Sorry... off on a rant, but you get my point...

I fear for the internet as a whole with this SOPA junk. It won't only affect the US, if it passes, it will set a precedent, and every other world power will follow. Before we know it, we'll only know/see what they want us to, thus creating their utopian society...

Sorry... off on a rant, but you get my point...

Totally agree. It's already happening around the world - China, Syria, Iran - but with the US passing this kind of law, you better believe those in Europe will be all over this.

If this ever reached EU stage, I'd officially pledge for Germany to leave that union.

At least in its current form.

Power where none is needed on super-national level.

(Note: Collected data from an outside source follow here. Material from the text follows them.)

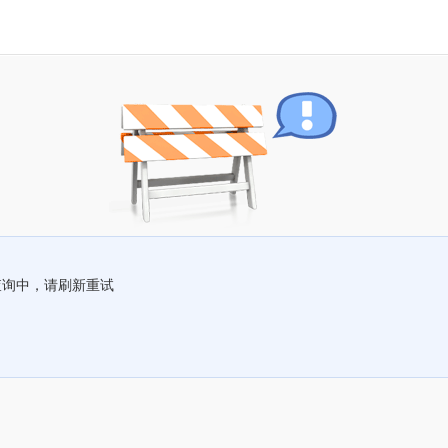
查询中，请刷新重试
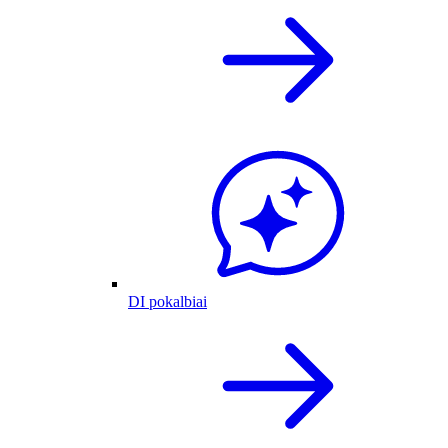
DI pokalbiai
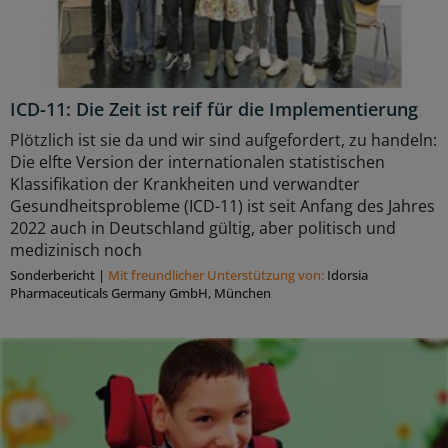
ICD-11: Die Zeit ist reif für die Implementierung
Plötzlich ist sie da und wir sind aufgefordert, zu handeln:
Die elfte Version der internationalen statistischen
Klassifikation der Krankheiten und verwandter
Gesundheitsprobleme (ICD-11) ist seit Anfang des Jahres
2022 auch in Deutschland gültig, aber politisch und
medizinisch noch
Sonderbericht
|
Mit freundlicher Unterstützung von:
Idorsia
Pharmaceuticals Germany GmbH, München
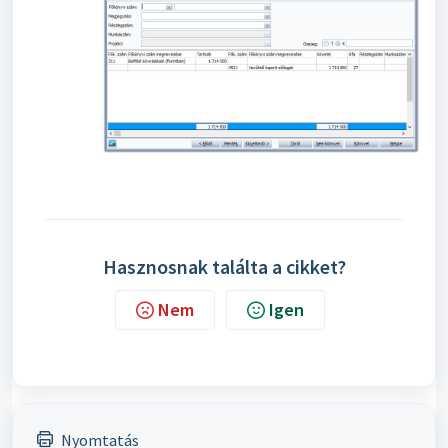
Hasznosnak találta a cikket?
Nem
Igen
Nyomtatás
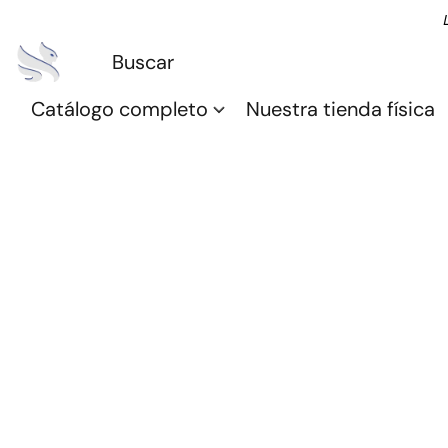
Catálogo completo
Nuestra tienda física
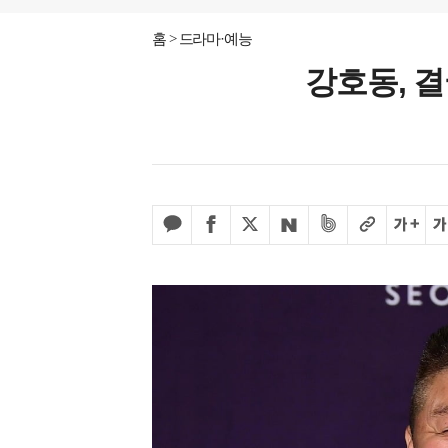
홈
드라마·예능
강호동, 결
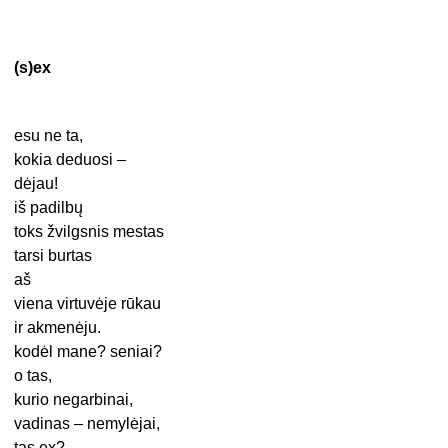
(s)ex
esu ne ta,
kokia deduosi –
dėjau!
iš padilbų
toks žvilgsnis mestas
tarsi burtas
aš
viena virtuvėje rūkau
ir akmenėju.
kodėl mane? seniai?
o tas,
kurio negarbinai,
vadinas – nemylėjai,
tas ex?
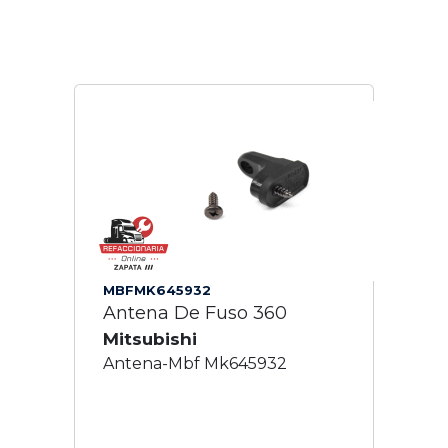
MBFMK645932
Antena De Fuso 360
Mitsubishi
Antena-Mbf Mk645932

Too little power where it's needed due to responsibilities being expected. (EFSF)

Glassed Silver:mac

it's not about lost sales over piracy... it's about control and eliminating thier big media competition... they fear us... they want to control us and force thier crap that's not even worth torrenting down our throats and we ain't havin any of it.

boycott and blackout.

it's not about lost sales over piracy... it's about control and eliminating thier big media competition... they fear us... they want to control us and force thier crap that's not even worth torrenting down our throats and we ain't havin any of it.

boycott and blackout.

Although I'm not the biggest fan of conspiracy theories, they make it damn hard to make you believe something else. :p

Glassed Silver:mac

mabye if they would adapt to the new way instead of clinging to their dying business model this stuff wouldn't even be an issue.

mabye if they would embrace fandom and stuff like that instead of being *******s about it then we'd all be better off.

hasbro and the MLP creators embrace it and the community is healthy and happy.

and some of those fan works actually boost sales and stuff. it makes more people aware of the content and the studios should be thankful of the free promotion!!!!! ****es me off when an amv is deleted off youtube. i never heard of some of the music artists or the anime that's in them without it!!!!

This topic is now closed to further replies.